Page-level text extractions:
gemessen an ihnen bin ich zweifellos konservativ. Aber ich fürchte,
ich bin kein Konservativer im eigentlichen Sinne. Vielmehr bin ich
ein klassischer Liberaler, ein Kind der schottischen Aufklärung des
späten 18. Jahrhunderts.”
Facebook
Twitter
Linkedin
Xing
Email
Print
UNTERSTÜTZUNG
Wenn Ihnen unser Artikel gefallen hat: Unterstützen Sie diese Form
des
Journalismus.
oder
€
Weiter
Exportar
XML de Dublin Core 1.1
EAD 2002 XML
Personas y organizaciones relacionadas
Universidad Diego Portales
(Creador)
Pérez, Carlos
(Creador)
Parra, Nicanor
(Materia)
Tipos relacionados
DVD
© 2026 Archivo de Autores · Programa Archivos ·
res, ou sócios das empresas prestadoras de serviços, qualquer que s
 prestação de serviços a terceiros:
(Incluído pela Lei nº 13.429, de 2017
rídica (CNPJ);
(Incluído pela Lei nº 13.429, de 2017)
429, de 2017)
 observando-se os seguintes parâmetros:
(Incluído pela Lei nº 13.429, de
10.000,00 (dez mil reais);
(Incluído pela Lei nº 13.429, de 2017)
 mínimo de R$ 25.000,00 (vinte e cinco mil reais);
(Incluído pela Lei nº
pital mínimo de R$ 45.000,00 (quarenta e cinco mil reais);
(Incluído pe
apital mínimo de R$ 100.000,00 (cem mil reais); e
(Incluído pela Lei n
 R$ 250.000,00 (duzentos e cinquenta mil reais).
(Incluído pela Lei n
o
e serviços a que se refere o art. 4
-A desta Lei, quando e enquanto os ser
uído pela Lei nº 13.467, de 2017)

==

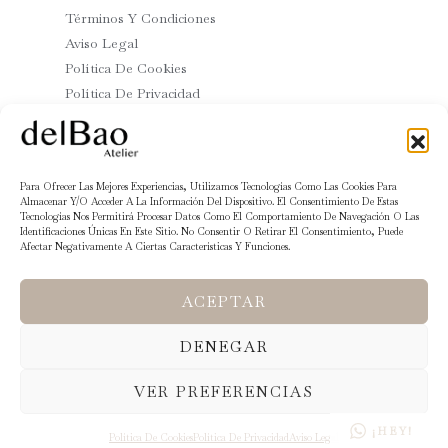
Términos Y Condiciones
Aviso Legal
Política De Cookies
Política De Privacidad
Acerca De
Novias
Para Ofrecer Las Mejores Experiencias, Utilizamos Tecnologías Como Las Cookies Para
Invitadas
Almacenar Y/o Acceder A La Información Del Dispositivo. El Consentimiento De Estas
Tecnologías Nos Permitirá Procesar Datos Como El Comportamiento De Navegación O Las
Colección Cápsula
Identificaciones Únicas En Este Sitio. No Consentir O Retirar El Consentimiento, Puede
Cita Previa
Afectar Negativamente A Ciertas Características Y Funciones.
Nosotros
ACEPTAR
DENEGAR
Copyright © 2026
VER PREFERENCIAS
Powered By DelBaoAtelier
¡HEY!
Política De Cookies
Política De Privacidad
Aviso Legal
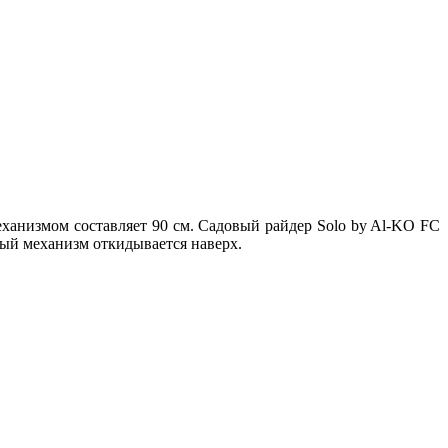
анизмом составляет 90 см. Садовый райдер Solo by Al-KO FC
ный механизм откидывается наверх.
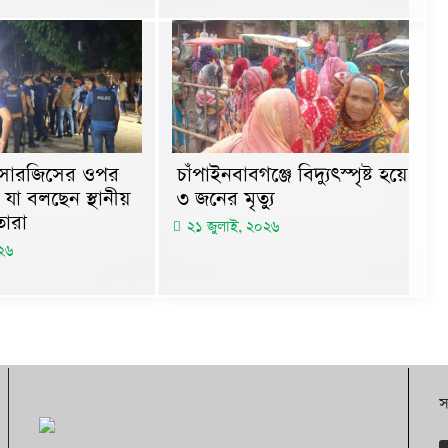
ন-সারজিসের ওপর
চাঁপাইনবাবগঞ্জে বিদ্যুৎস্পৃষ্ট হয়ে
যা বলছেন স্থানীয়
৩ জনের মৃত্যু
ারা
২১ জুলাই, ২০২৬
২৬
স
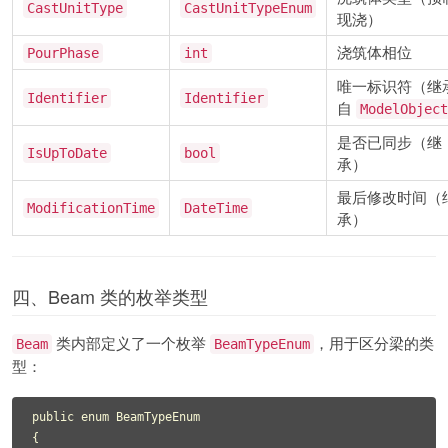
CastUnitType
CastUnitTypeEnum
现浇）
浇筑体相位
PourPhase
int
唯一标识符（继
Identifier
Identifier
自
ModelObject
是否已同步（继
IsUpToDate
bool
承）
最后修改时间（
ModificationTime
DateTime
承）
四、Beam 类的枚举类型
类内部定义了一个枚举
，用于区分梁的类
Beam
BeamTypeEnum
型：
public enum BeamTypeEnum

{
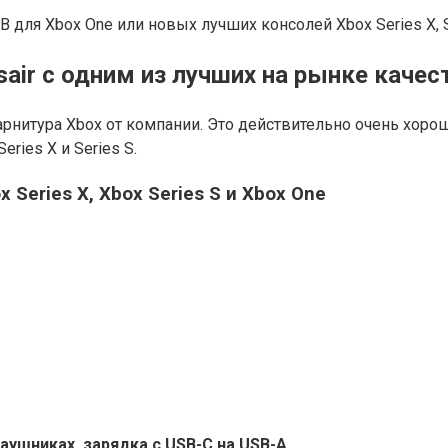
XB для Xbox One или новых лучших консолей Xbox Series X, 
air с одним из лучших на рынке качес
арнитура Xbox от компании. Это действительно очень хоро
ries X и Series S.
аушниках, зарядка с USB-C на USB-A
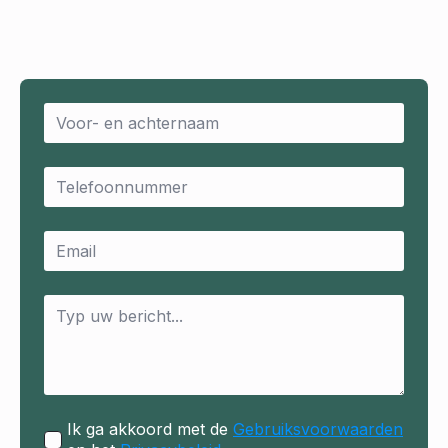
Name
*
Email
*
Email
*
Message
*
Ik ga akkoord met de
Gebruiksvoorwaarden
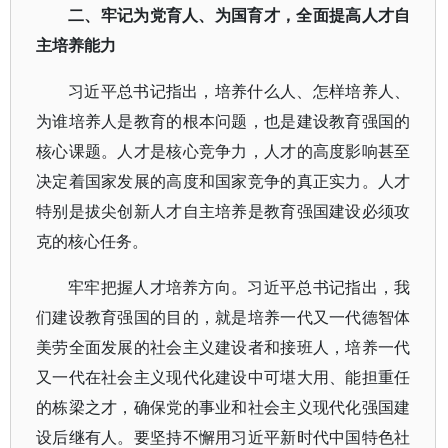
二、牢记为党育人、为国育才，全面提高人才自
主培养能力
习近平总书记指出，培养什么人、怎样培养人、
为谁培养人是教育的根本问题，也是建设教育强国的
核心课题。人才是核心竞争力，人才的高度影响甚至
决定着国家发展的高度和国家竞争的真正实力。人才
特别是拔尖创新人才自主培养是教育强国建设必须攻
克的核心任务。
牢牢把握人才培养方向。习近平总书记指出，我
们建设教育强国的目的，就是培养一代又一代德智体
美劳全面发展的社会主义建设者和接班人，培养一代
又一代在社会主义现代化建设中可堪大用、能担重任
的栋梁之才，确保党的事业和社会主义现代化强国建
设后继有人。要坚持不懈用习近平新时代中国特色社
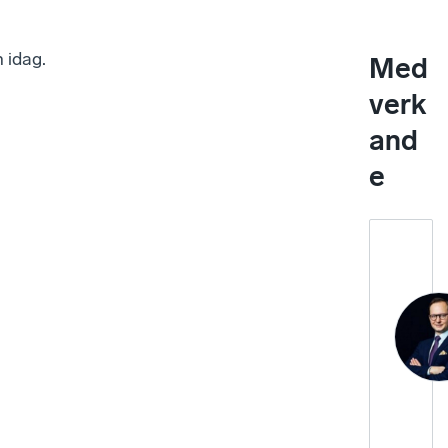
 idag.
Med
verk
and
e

==

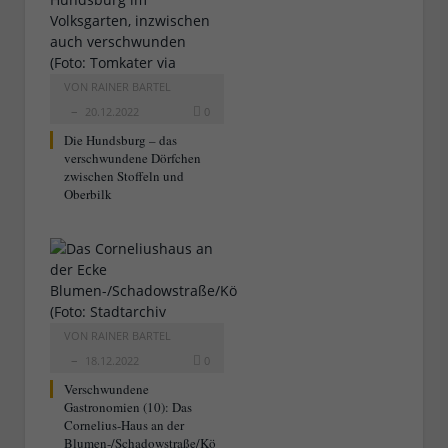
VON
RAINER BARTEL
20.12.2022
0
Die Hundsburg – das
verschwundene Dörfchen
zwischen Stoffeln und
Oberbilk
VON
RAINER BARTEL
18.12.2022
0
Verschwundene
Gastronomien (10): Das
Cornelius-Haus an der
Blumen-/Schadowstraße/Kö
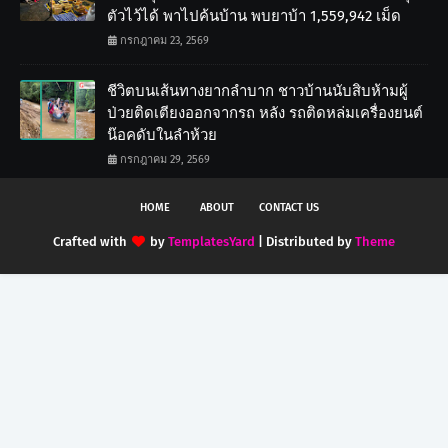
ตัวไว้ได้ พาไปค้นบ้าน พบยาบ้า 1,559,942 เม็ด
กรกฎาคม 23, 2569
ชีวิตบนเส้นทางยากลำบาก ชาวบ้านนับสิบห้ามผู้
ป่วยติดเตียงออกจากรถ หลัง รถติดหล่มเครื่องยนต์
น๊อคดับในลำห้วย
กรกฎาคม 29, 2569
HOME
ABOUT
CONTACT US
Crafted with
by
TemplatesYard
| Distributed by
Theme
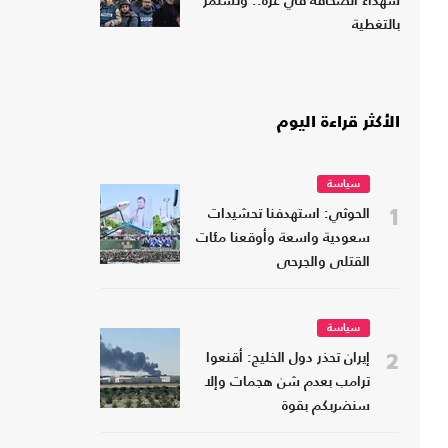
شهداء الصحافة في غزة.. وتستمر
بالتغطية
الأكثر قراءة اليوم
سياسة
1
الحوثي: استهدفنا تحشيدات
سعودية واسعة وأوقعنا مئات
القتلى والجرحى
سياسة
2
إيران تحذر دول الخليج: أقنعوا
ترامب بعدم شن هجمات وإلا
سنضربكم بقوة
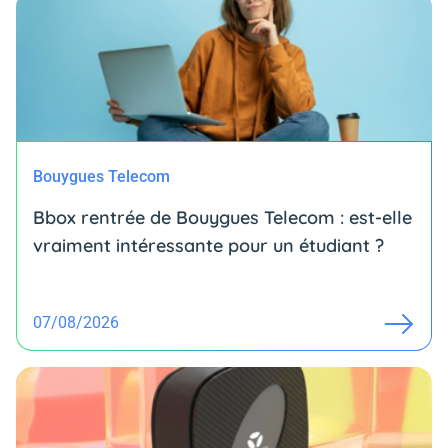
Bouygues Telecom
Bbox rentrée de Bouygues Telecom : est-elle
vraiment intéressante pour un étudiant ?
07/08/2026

_Try it_
Reproduce, exactly as they stand in the data above, the lines from the one that holds "gemessen an ihnen" to the one that holds "uído pela Lei nº 13.467, de 2017)", inclusive.

_Task result_
gemessen an ihnen bin ich zweifellos konservativ. Aber ich fürchte,
ich bin kein Konservativer im eigentlichen Sinne. Vielmehr bin ich
ein klassischer Liberaler, ein Kind der schottischen Aufklärung des
späten 18. Jahrhunderts.”
Facebook
Twitter
Linkedin
Xing
Email
Print
UNTERSTÜTZUNG
Wenn Ihnen unser Artikel gefallen hat: Unterstützen Sie diese Form
des
Journalismus.
oder
€
Weiter
Exportar
XML de Dublin Core 1.1
EAD 2002 XML
Personas y organizaciones relacionadas
Universidad Diego Portales
(Creador)
Pérez, Carlos
(Creador)
Parra, Nicanor
(Materia)
Tipos relacionados
DVD
© 2026 Archivo de Autores · Programa Archivos ·
res, ou sócios das empresas prestadoras de serviços, qualquer que s
 prestação de serviços a terceiros:
(Incluído pela Lei nº 13.429, de 2017
rídica (CNPJ);
(Incluído pela Lei nº 13.429, de 2017)
429, de 2017)
 observando-se os seguintes parâmetros:
(Incluído pela Lei nº 13.429, de
10.000,00 (dez mil reais);
(Incluído pela Lei nº 13.429, de 2017)
 mínimo de R$ 25.000,00 (vinte e cinco mil reais);
(Incluído pela Lei nº
pital mínimo de R$ 45.000,00 (quarenta e cinco mil reais);
(Incluído pe
apital mínimo de R$ 100.000,00 (cem mil reais); e
(Incluído pela Lei n
 R$ 250.000,00 (duzentos e cinquenta mil reais).
(Incluído pela Lei n
o
e serviços a que se refere o art. 4
-A desta Lei, quando e enquanto os ser
uído pela Lei nº 13.467, de 2017)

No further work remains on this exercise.